Cette liste est le fruit d’un travail sérieux ; puisqu’il ne s’agit pas, comme l’a souligné mon collègue Bazin, d’un amendement de suppression mais d’une suggestion de réécriture de l’alinéa 12, nous vous demandons de lui accorder beaucoup d’attention. Cette proposition intéressante mériterait d’être votée par tous.  
M. le président. Quel est l’avis de la commission ?
M. Guillaume Gouffier-Cha, rapporteur général. Par ces amendements, vous voulez énumérer les professions libérales qui continueront à relever de leur caisse pour la couverture du risque invalidité-décès. Vous voulez éviter que certaines catégories ne soient oubliées ; rassurez-vous, nous n’en oublierons aucune ! En réalité, les amendements n’apportent aucune clarification par rapport au droit existant, car la rédaction actuelle de l’alinéa 12 conserve la référence aux huit groupes de professions libérales que vous citez et dont l’article L. 640-1 du code de la sécurité sociale dresse la liste. L’alinéa 12 complète cet article, mais ne le modifie pas.

Je vous demande donc de retirer les deux amendements ; à défaut, mon avis serait défavorable.
M. le président. Quel est l’avis du Gouvernement ?
M. Laurent Pietraszewski, secrétaire d’État. Madame Ménard, je relisais avec attention votre amendement, en même temps que j’écoutais le rapporteur général, pour vérifier que nous n’avions oublié personne. J’ai répondu à Mme Anthoine à ce sujet ce matin, en lui rappelant que les dispositifs de prévoyance qui existent au sein des professions libérales, concernant notamment l’invalidité et le décès, continueraient de fonctionner comme aujourd’hui. De ce point de vue, la rédaction actuelle de l’alinéa 12 est bonne et satisfait votre demande.

Je vous invite à vérifier l’article L. 640-1 du code de la sécurité sociale, qu’il n’est pas nécessaire de recopier dans le projet de loi puisque celui-ci ne l’abroge pas et ne lui enlève aucune portée.
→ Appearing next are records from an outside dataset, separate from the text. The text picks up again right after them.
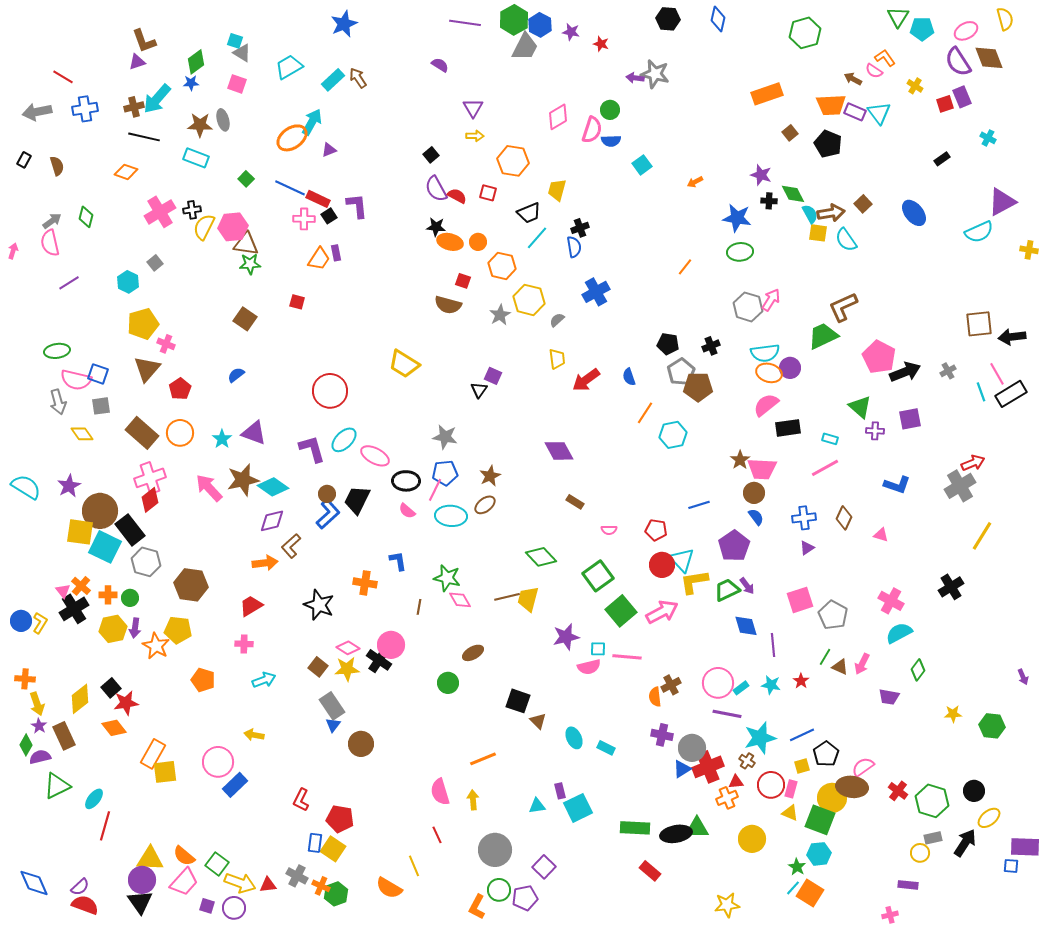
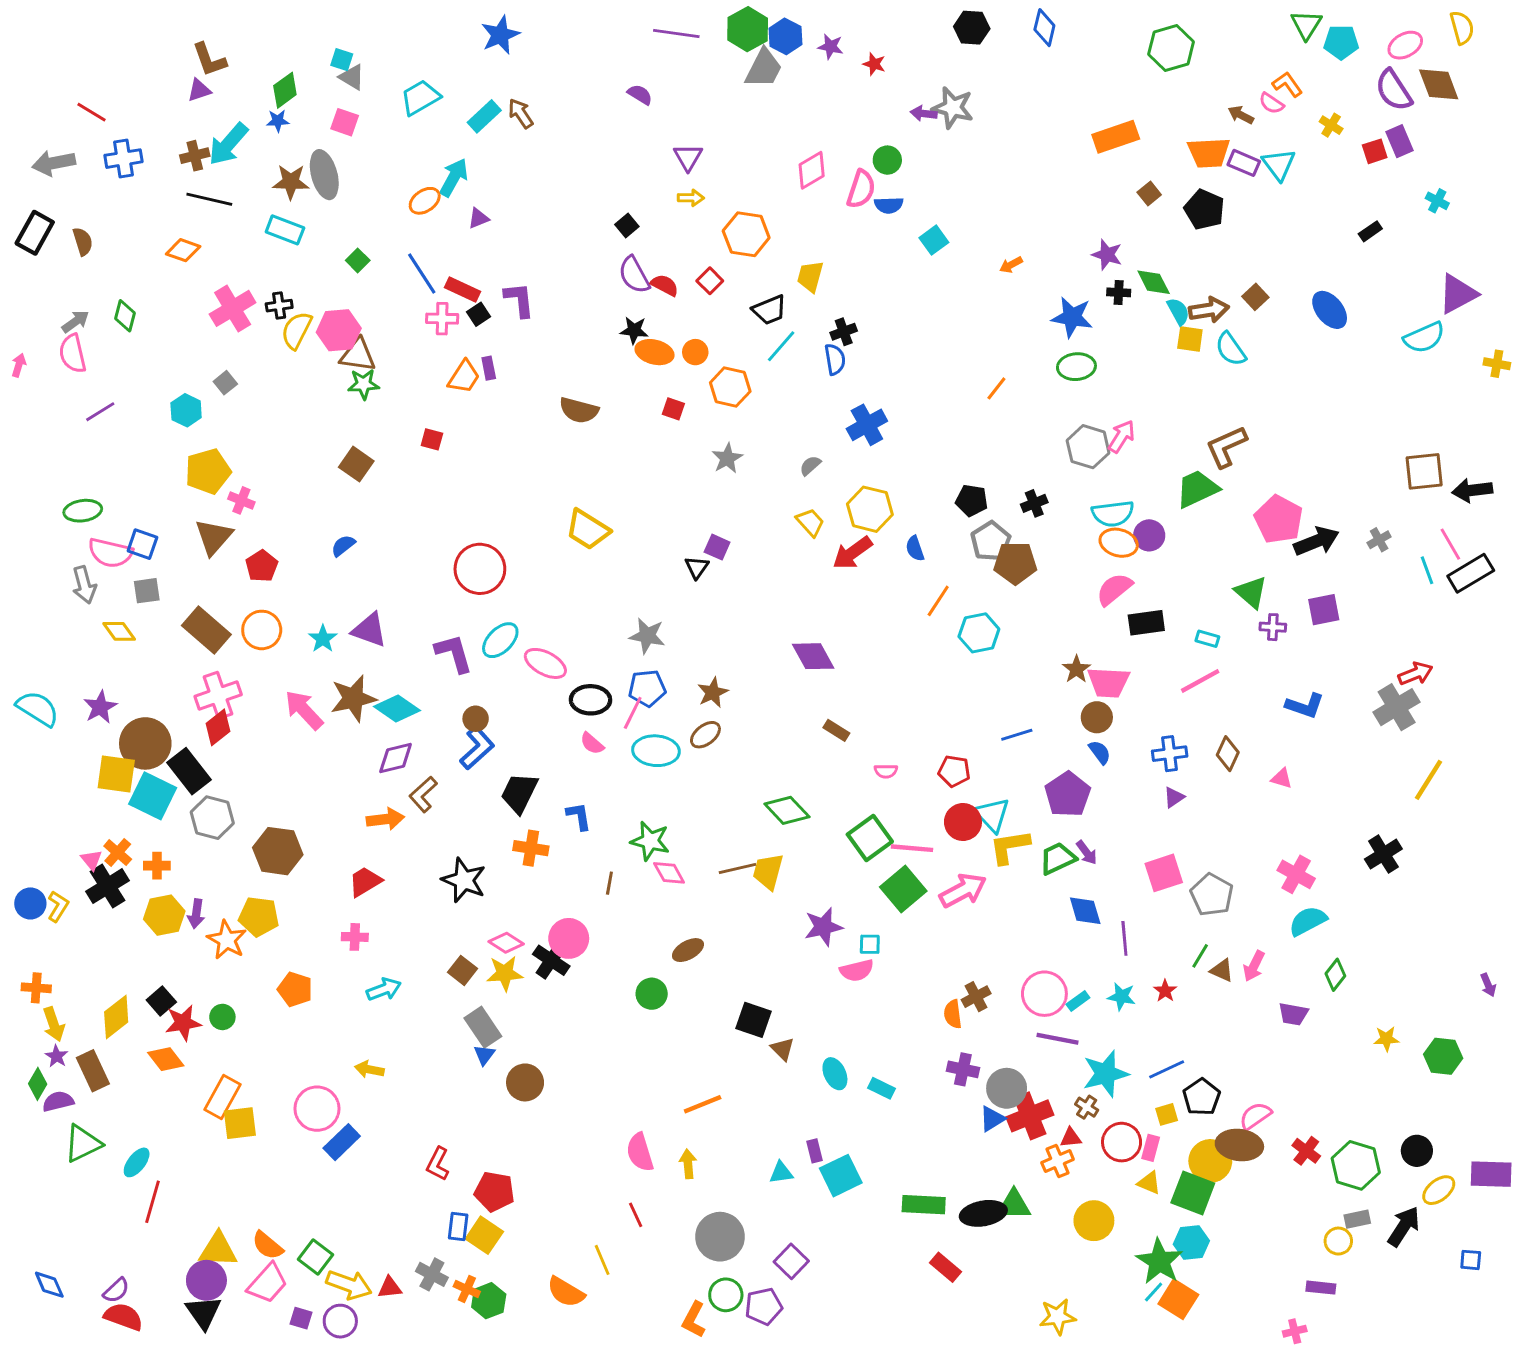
gray ellipse: (223, 120) -> (324, 175), size x1.5
orange ellipse: (292, 138) -> (425, 201), size x0.7
black rectangle: (24, 160) -> (35, 233), size x1.8
blue line: (290, 188) -> (422, 274), turned 32
red square: (488, 193) -> (710, 281), turned 30
yellow hexagon: (529, 300) -> (870, 509), moved
brown semicircle: (448, 305) -> (579, 410), moved
yellow trapezoid: (557, 359) -> (810, 522), turned -35
black trapezoid: (357, 500) -> (519, 793), moved
green circle: (130, 598) -> (222, 1017), moved
pink line: (627, 657) -> (912, 848), moved
purple rectangle: (1025, 847) -> (1491, 1174), moved
green star: (797, 867) -> (1159, 1261), size x1.8
blue diamond: (34, 883) -> (49, 1285), size x0.7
J’espère ainsi vous rassurer, ainsi que M. Bazin.

À défaut de retrait, je donnerai un avis défavorable.
M. le président. Êtes-vous rassuré, monsieur Bazin ?
M. Thibault Bazin. Oui, du moins pour la partie que nous avions déjà évoquée en commission spéciale. Néanmoins, je continue de cheminer…
M. Jean-René Cazeneuve. C’est bien !
M. Thibault Bazin. C’est un sujet sérieux, monsieur Cazeneuve. Je persiste à me poser la question des modalités : les caisses autonomes perdurent, mais leur mode de financement, par délégation et sous la forme de conventions d’objectifs et de moyens, peut poser des problèmes à certaines d’entre elles, notamment celles plus attractives que le régime général que votre réforme imagine pour tout le monde.
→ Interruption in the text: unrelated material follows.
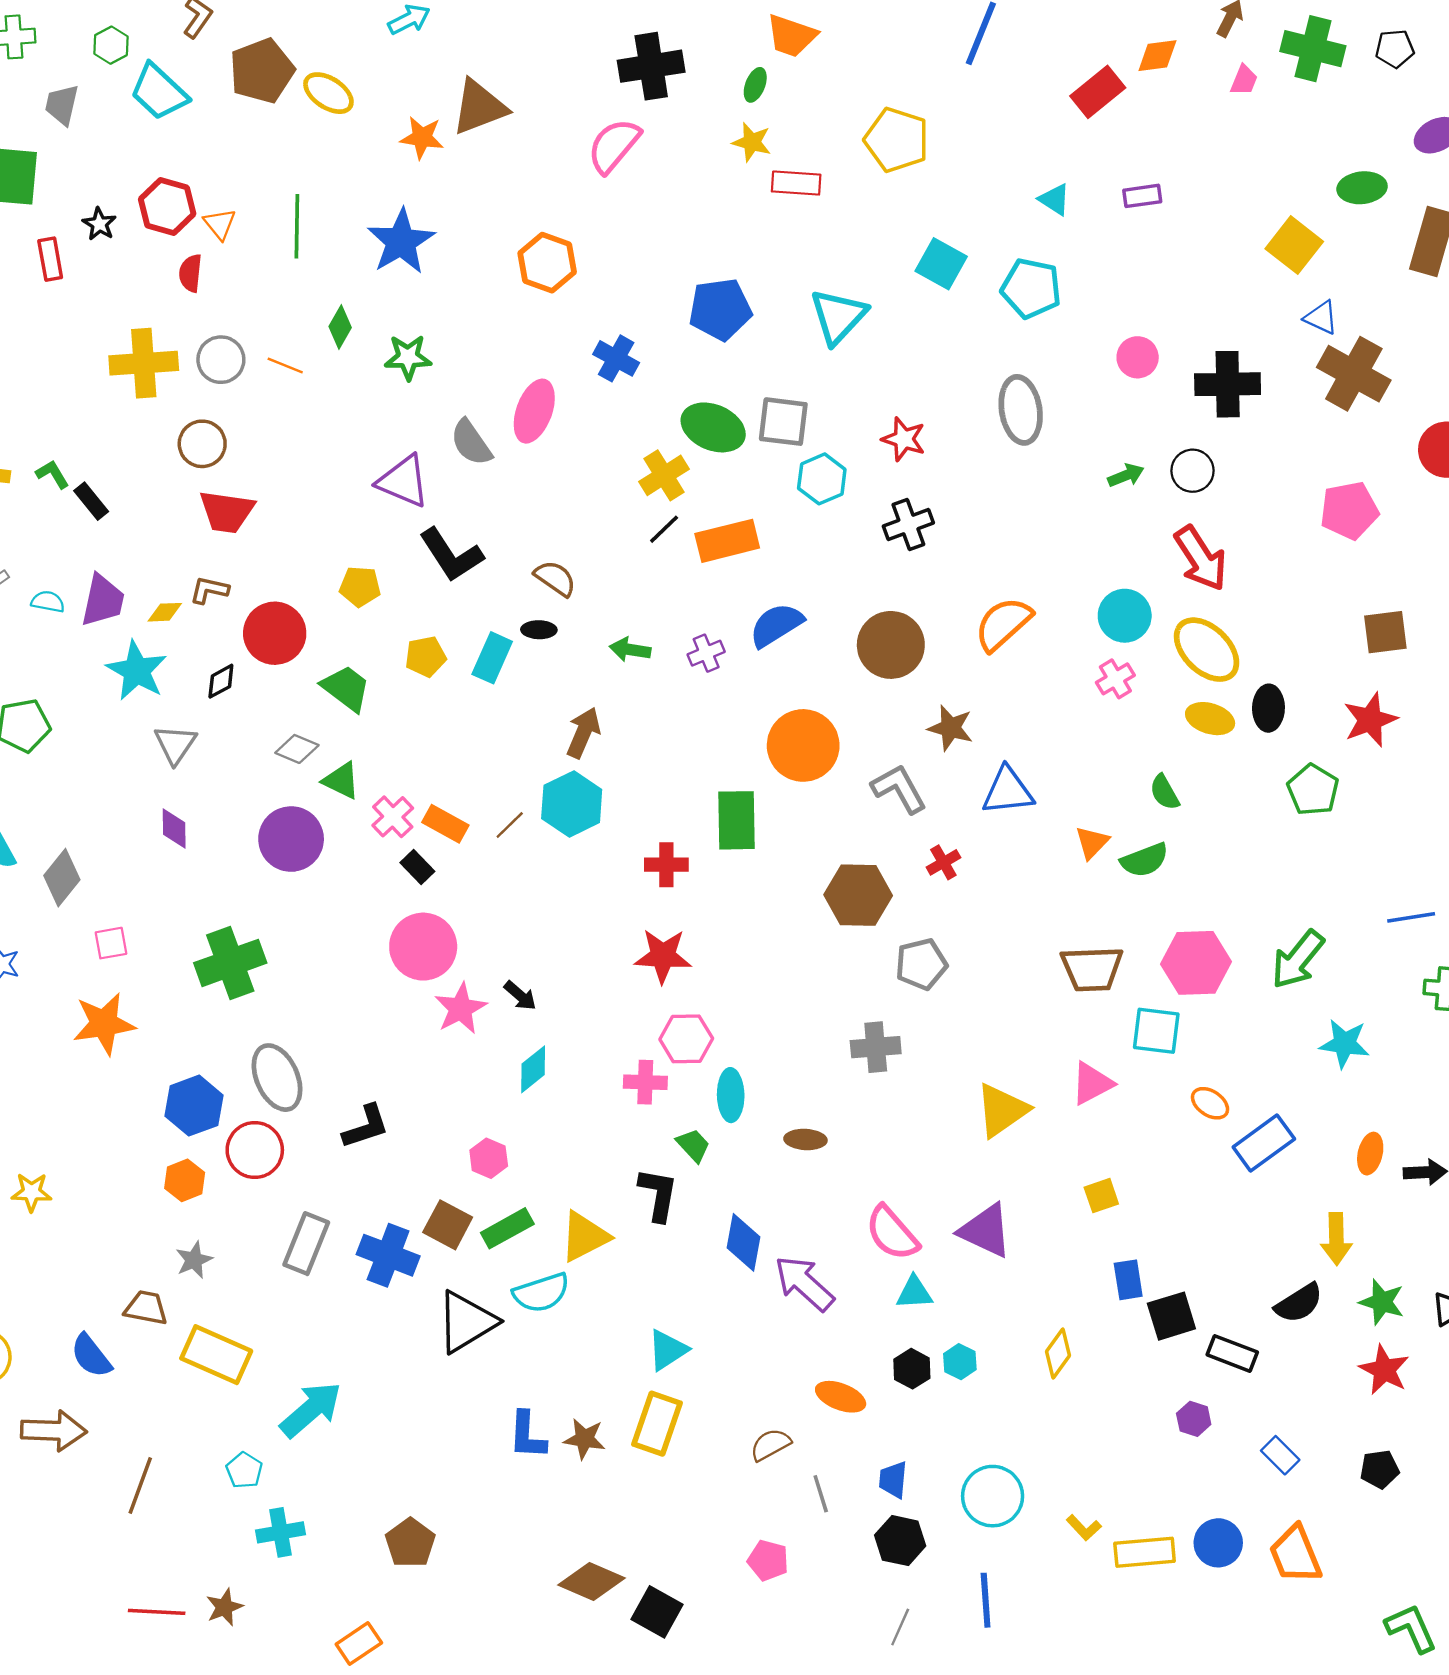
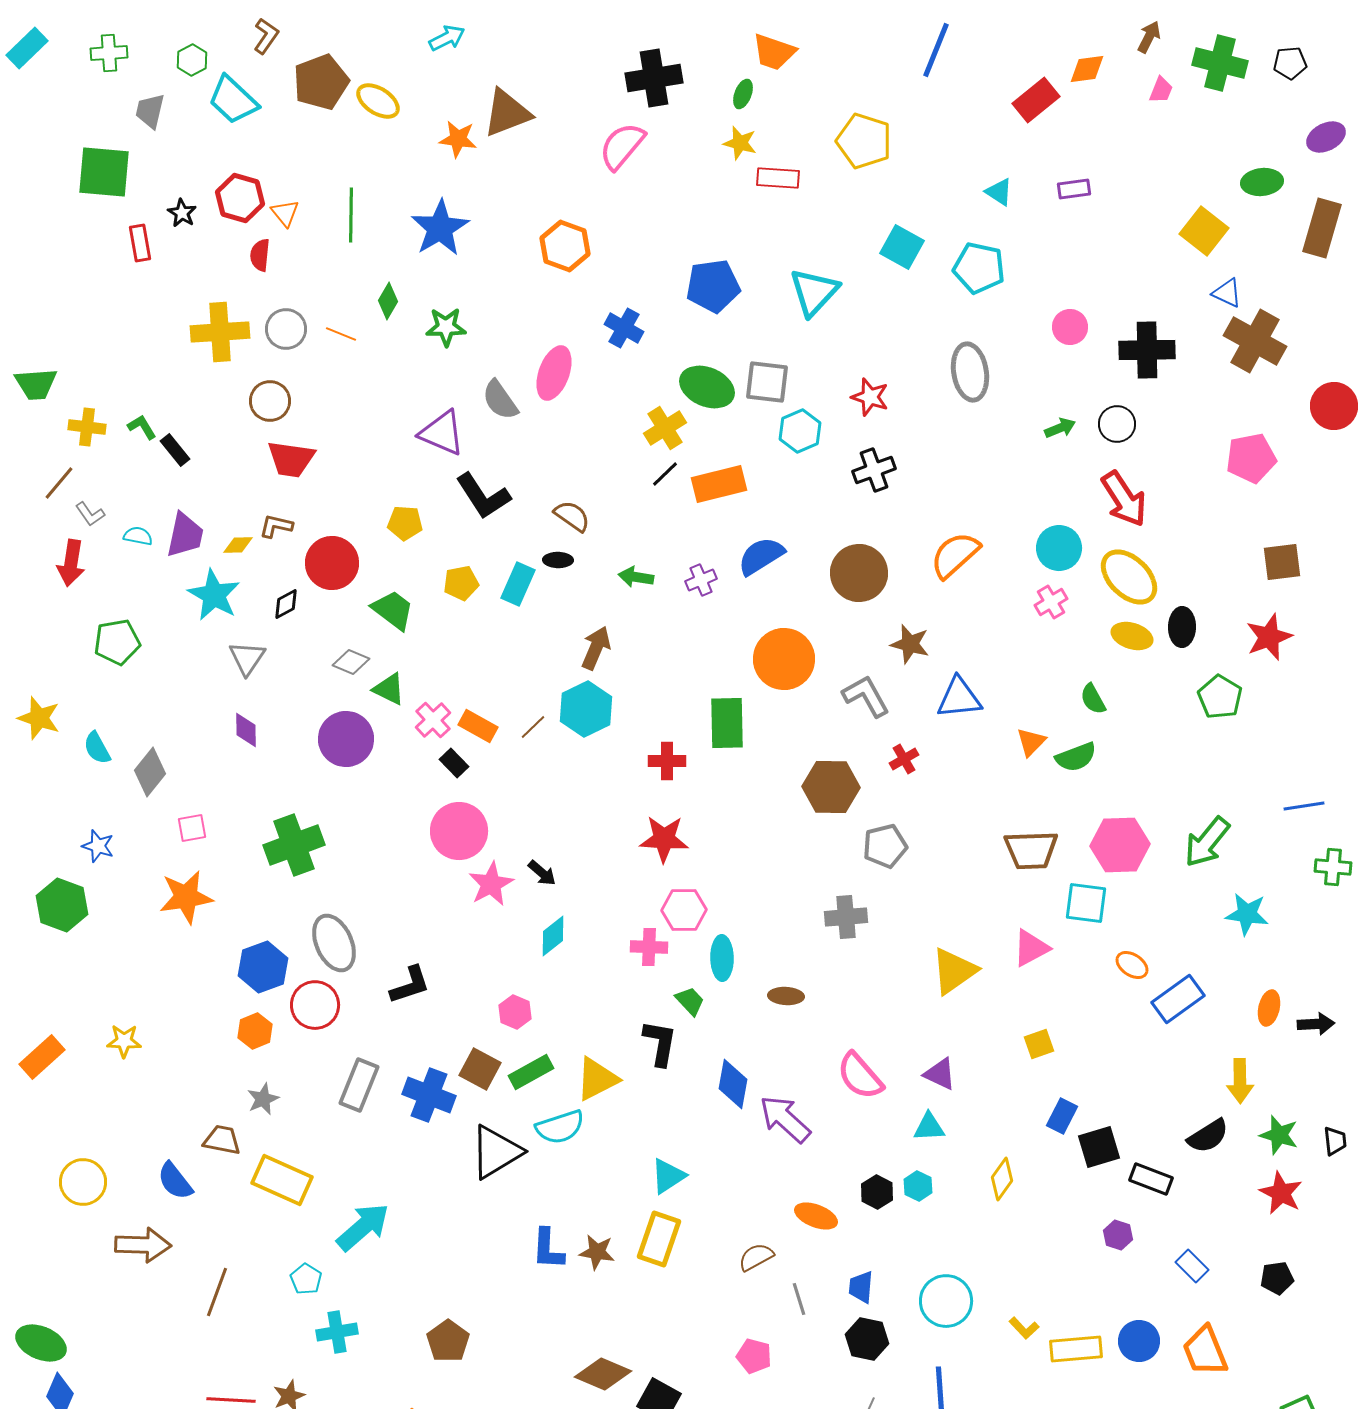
purple triangle: (986, 1231) -> (940, 1074), size x0.7
blue rectangle: (1128, 1280) -> (1062, 1116), turned 36
cyan triangle: (914, 1293) -> (929, 1127), moved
Excusez-moi d’être technique, mais avec un plafond à 3 PASS – trois fois le plafond annuel de la sécurité sociale – plutôt qu’à 1 PASS, comment les caisses autonomes financeront-elles ces avantages sociaux construits progressivement ? Cette question se pose d’autant que certaines complémentaires comportent un troisième niveau de couverture. J’ai pris tout à l’heure l’exemple de la cotisation complémentaire des experts-comptables pour la réversion au conjoint survivant : certes, la caisse autonome ne disparaîtra pas, mais pourront-ils basculer les réserves de la caisse vers la complémentaire ? Percevront-ils suffisamment d’argent pour financer ce mécanisme de prévoyance, qui viendra s’ajouter au futur système de base ? Nous sommes là dans le détail – sauf pour eux, car il s’agit de leur vie.